August 11, 2020

Wisata Telaga Pengilon Dieng Wonosobo

Bukit Dieng, atau daerah Dieng Plateu, adalah tujuan wisata yang sering dikunjungi di Jawa Tengah dan terletak di antara dua kabupaten, yaitu Kabupaten Wonosobo dan Kabupaten Banjarnegara. Karena Dieng Plateu, selain lokasinya yang sejuk, seperti di atas Bogor atau daerah berbukit lainnya, juga menawarkan sejumlah tujuan wisata dengan berbagai fasilitas yang bermanfaat. Selain wisata gunung, ada juga banyak wisata air seperti danau di daerah ini. Beberapa danau populer termasuk Danau Menjer, Danau Warna, Danau Pengilon dan banyak lainnya.

Setiap danau memiliki daya tarik tersendiri untuk dikunjungi, misalnya, Danau Menjer terkenal dengan airnya yang hijau, Danau Pengilon dikenal karena airnya yang sangat jernih dengan lokasi yang dikelilingi oleh perbukitan. Dibandingkan dengan danau dengan warna-warna yang mengandung banyak sulfur, air di Danau Pengilon sangat jernih, memungkinkan berbagai ikan untuk dibiakkan dan banyak digunakan oleh penduduk setempat sebagai tempat memancing dan sumber air untuk pertanian.

Dan seperti tempat wisata lainnya, perjalanan ke Danau Pengilon ini juga memiliki sejarahnya sendiri atau menceritakan mitos yang muncul dan diyakini sebagai kebenaran masyarakat. Dikatakan bahwa di zaman kuno ada seorang ratu Lord of the Ocean yang memiliki anak perempuan yang cantik. Tapi suatu kali ada dua ksatria yang berjuang untuk itu. Kemudian sang ratu memberikan syarat dalam bentuk kompetisi di mana dia, yang bisa membuat danau yang indah, memiliki hak untuk menikahi sang putri.

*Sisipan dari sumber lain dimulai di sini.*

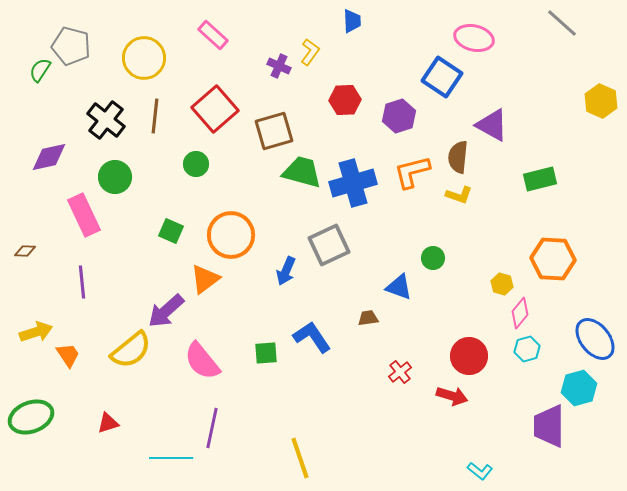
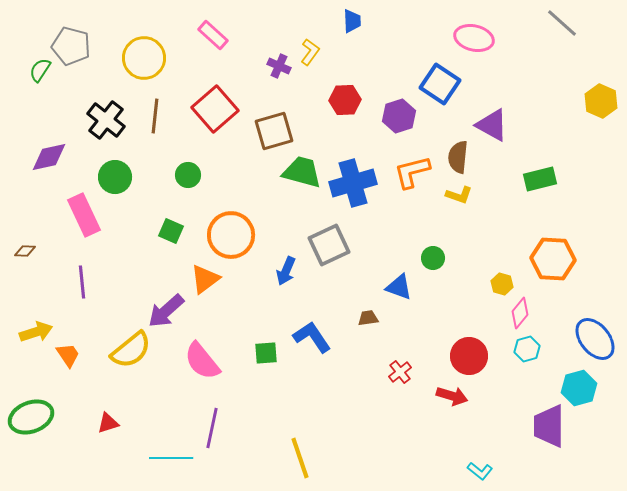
blue square at (442, 77): moved 2 px left, 7 px down
green circle at (196, 164): moved 8 px left, 11 px down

Dalam kompetisi, dua ksatria membuat danau. Beberapa membuatnya lebih cepat dan ada yang lambat, tetapi hasilnya bagus dengan air yang sangat jernih. Awalnya sang ratu memilih ksatria pertama, tetapi ketika sang putri terpesona oleh keindahan danau yang diciptakan oleh ksatria kedua, keputusan sang ratu ditarik. Danau yang bisa membuat sang putri terpesona adalah apa yang sekarang kita kenal sebagai Danau Pengilon. Kemudian keduanya berdoa di sana dan semua pakaian mereka dilepas di cabang-cabang pohon dan tertiup angin. Semua pakaian hanyut hingga warna hijau terbentuk.